Identify every line in the records below that contains the word "GUIDES", and copy each of those lines.

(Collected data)
[Start of section]
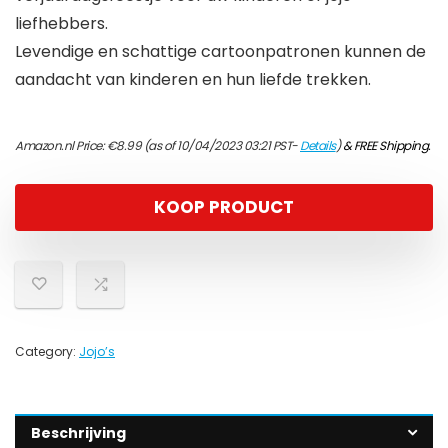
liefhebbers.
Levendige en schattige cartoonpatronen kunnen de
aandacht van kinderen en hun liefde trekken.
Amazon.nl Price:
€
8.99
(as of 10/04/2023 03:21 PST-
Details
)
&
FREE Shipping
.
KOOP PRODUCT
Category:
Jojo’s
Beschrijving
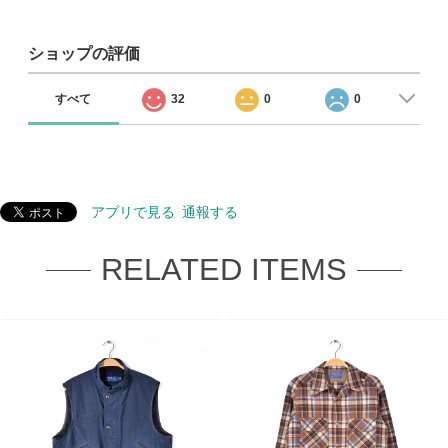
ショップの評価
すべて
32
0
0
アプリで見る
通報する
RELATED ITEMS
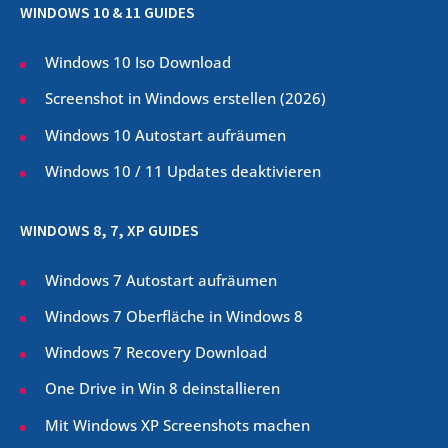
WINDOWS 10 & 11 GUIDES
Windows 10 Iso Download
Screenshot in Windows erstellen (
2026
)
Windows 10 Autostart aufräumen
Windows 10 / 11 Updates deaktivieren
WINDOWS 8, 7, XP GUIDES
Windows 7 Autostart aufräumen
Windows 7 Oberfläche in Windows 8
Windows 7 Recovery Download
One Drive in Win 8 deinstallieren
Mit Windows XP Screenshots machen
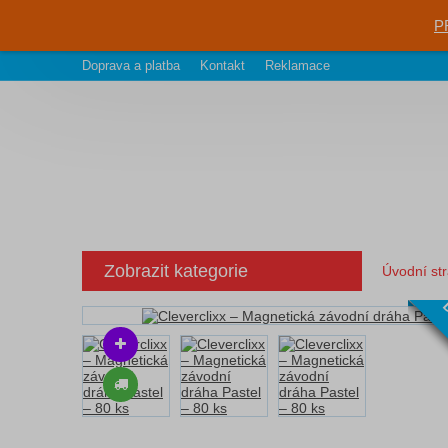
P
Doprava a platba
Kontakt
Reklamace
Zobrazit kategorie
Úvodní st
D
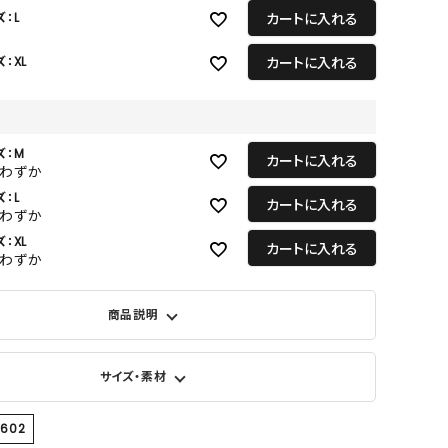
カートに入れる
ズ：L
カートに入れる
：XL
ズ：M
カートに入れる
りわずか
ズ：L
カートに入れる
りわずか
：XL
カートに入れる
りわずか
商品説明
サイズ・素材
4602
[End of section]
[Start of section]
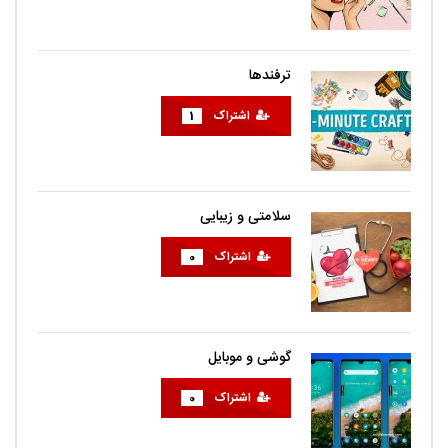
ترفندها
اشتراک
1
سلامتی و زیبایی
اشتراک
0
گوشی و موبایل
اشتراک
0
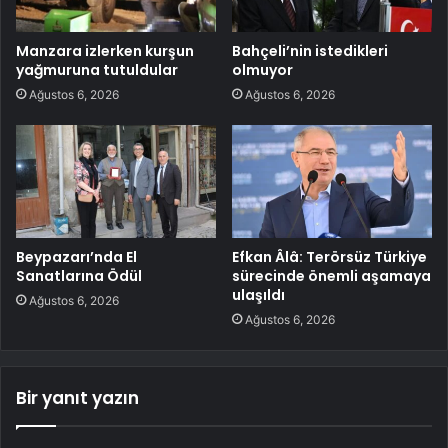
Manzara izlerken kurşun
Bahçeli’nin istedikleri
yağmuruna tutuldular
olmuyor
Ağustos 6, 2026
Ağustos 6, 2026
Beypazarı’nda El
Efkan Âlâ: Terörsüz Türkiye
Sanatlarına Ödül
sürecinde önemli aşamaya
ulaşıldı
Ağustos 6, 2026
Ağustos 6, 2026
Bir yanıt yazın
[End of section]
→ **Output**
WINDOWS 10 & 11 GUIDES
WINDOWS 8, 7, XP GUIDES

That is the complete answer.